Bay Area residents will get their best views around 9:30 AM, as the shuttle crosses the Bay toward the Golden Gate Bridge and Crissy Fields, then heads down the peninsula toward Los Angeles.

The End of an Era

Friday’s trip marks the end of an era, not just for the Endeavour, but for NASA’s entire space shuttle program, which was conceived in 1972 and ultimately put five shuttles into space.

NASA's shuttle program aimed to made space a place astronauts didn't just visit occasionally, but actually worked.

Just three years after putting a man on the moon, NASA's Space Shuttle program envisioned a series of reusable, utility-scale workhorses.

Endeavour was exactly that, says Burress.

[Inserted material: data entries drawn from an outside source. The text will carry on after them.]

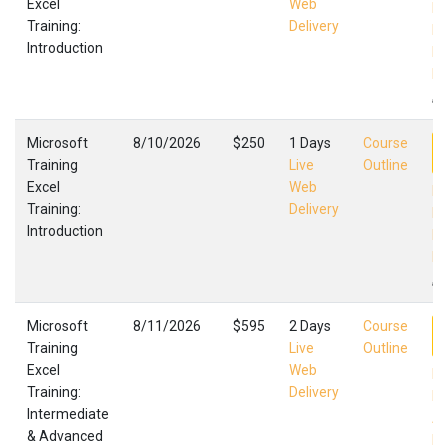
Excel
Web
Ex
Training:
Delivery
In
Introduction
Mi
Fa
,
Microsoft
8/10/2026
$250
1 Days
Course
Training
Live
Outline
Excel
Web
Ex
Training:
Delivery
In
Introduction
Mi
Fa
,
Microsoft
8/11/2026
$595
2 Days
Course
Training
Live
Outline
Excel
Web
Ex
Training:
Delivery
In
Intermediate
Ad
& Advanced
Mi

“Some people described it as a large pick up truck,” he says. “Its vision was that it would be able to take large satellites and other equipment into lower-earth orbit.”

The Endeavour replaced the Space Shuttle Challenger, which exploded just after takeoff in 1986, killing seven astronauts.

Between 1992 and its final trip in 2011, the Endeavour ferried pieces of the International Space Station and the Hubble telescope into place and fixed a malfunctioning communications satellite, among other missions.

Endeavour will spend its retirement at the California Science Center in Los Angeles.

For Burress, like most people, Friday will be the first – and last – glimpse of a space shuttle in the air.

“Probably from now on, we’ll only see them on the ground,” he says.